Details on study design:

- Duration of observation period following administration: 14 days
- Frequency of observations and weighing: at frequent intervals during the day of dosing and at least twice daily thereafter for a total of 14 days. All surviving animals selected for the study were weighed one day prior to dosing, on day of dosing, 6 and 13 days after dosing.
- Necropsy of survivors performed: yes (as well as of animals foud dead) on the visceral and thoracic cavities
- Other examinations performed: clinical signs, body weight,organ weights, gross signs of systemic toxicity and mortality. Room conditions as well as availability of adequate food and water were checked and any noteworthy conditions recorded.

Statistics:

The WIL computer program based on the techniques of Litchfield and Wilcoxon were used to calculate the LD50 if mortality occurred at an adequate number of dose levels [Litchfield, J. J. and F. Wilcoxon, "A Simplified Method of Evaluation of Dose-Effect Experiments," J. Pharm. and Exp.
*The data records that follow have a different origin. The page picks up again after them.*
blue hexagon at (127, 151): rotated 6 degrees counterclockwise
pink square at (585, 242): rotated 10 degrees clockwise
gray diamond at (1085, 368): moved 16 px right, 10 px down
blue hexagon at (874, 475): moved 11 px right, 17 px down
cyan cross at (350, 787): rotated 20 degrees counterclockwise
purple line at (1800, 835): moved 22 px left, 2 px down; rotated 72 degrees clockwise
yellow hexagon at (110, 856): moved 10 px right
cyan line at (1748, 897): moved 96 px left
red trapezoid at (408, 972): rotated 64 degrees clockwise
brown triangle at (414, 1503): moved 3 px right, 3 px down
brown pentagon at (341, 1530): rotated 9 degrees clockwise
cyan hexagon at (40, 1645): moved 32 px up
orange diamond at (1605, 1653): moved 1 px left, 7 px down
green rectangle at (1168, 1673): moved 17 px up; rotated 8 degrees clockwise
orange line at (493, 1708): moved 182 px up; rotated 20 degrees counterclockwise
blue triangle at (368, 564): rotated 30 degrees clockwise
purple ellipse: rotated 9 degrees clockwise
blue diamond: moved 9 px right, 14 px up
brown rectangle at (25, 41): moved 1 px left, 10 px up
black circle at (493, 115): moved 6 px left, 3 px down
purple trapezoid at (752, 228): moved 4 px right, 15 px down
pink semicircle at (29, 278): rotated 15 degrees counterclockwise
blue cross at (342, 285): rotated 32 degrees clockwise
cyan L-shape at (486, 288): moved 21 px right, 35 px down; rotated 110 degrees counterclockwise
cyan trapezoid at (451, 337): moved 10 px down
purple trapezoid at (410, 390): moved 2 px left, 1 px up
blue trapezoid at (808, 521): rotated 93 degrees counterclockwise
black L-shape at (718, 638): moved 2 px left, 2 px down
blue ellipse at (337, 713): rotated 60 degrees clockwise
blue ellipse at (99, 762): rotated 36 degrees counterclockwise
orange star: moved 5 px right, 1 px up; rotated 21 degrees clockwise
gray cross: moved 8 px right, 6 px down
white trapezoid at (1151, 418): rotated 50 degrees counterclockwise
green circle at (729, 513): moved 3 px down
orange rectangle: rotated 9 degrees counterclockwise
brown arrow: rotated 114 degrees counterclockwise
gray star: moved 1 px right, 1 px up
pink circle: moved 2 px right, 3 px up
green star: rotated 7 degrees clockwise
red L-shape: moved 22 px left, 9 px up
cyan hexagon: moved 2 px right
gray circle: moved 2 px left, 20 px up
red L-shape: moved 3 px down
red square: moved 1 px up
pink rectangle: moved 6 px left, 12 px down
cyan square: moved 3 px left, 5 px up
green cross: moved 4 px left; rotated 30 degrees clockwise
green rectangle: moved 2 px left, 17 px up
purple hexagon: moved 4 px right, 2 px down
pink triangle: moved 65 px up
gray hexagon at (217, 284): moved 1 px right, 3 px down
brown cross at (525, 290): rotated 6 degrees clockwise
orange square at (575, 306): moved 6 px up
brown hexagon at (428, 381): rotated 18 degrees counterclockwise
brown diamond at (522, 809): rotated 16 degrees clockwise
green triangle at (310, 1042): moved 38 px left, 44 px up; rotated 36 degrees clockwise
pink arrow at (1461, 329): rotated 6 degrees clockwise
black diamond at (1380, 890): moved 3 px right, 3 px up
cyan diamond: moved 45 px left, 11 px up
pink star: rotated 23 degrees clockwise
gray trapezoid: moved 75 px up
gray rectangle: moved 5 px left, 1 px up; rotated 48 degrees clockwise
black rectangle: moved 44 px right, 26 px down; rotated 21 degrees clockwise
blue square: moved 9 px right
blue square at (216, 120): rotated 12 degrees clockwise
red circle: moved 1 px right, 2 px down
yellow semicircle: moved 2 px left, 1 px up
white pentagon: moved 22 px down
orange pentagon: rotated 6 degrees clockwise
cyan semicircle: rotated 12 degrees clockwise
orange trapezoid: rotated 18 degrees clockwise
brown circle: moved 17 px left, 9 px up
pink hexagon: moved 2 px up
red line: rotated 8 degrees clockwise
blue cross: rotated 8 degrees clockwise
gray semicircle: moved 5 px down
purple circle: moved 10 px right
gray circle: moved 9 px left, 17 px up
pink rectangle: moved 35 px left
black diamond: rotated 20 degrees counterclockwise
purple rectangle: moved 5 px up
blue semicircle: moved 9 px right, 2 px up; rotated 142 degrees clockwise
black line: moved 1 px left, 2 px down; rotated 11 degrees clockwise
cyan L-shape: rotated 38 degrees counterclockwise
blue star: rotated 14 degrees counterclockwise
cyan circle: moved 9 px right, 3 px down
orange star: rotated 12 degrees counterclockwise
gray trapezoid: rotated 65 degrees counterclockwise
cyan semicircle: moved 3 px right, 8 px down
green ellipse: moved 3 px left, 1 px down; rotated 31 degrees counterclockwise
Ther., 99-113 (1949)].

Results and discussion

Mortality:

Three females were found dead on day 2 of the study.

Clinical signs:

other: Surviving animals appeared slightly emaciated with anorexia, adipsia, decreased defecation and tufts of hair on the cage paper. Evaluation of local skin reactions revealed moderate to slight erythema and edema during days 1-3.

Gross pathology:

Examination of the visceral and thoracic cavities of the test animals at necropsy by the pathologist revealed:
Intraperitoneal fluid red, spleen mottled light (240F).
Exterior surface of stomach reddened and interior hemorrhagic, vaginal area congested (red black in color and passage not distinguishable for examination (244F). Irregular, pale, yellow foci noted over the liver (243F and 229M). No significant gross pathologic findings (all others).

Other findings:

no

Any other information on results incl. tables

Table 1: Means and statistics of individual body weights (kg)

	Males		Females
	Statistic	Value	Statistic	Value
Day -1	Mean S.D. S.E. N	2.400 0.082 0.0041 4	Mean S.D. S.E. N	2.400 0.108 0.054 4
Day 0	Mean S.D. S.E. N	2.425 0.104 0.052 4	Mean S.D. S.E. N	2.375 0.150 0.075 4
Day6	Mean S.D. S.E. N	2.067 0.247 0.142 3	Mean S.D. S.E. N	2.200 0.424 0.300 2
Day13	Mean S.D. S.E. N	2.417 0.208 0.120 3	Mean S.D. S.E. N	2.525 0.177 0.125 2

Applicant's summary and conclusion

Interpretation of results:

sligthly toxic

Remarks:

Migrated information Criteria used for interpretation of results: other: High Production Volume Chemicals Branch Risk Assessment Division Office of Pollution Prevention and Toxics Environmental Protection Agency US

Conclusions:

As only one dose level was dosed and produced mortality in 3/8 of the test animals, an LD50 could not be calculated. From the data presented the LD50 is greater than 10 mL/kg of body weight.

Executive summary:

When the test substance was administered dermally at one dose level of 10 mL/kg bw to the nonabraded skin of 8 New Zealand White rabbits (4 males and 4 females), signs of systemic toxicity occurred (anorexia, adipsia, emaciation and decreased defecation) during the post dose observation period of 14 days. Three/eight animals were found dead on day 2 of the study. Positive gross pathologic findings were observed in four/eight of the test animals. From the data presented in the report the LD50 of the test substance is greater than 10 mL/kg bw (11,430 mg/kg bw).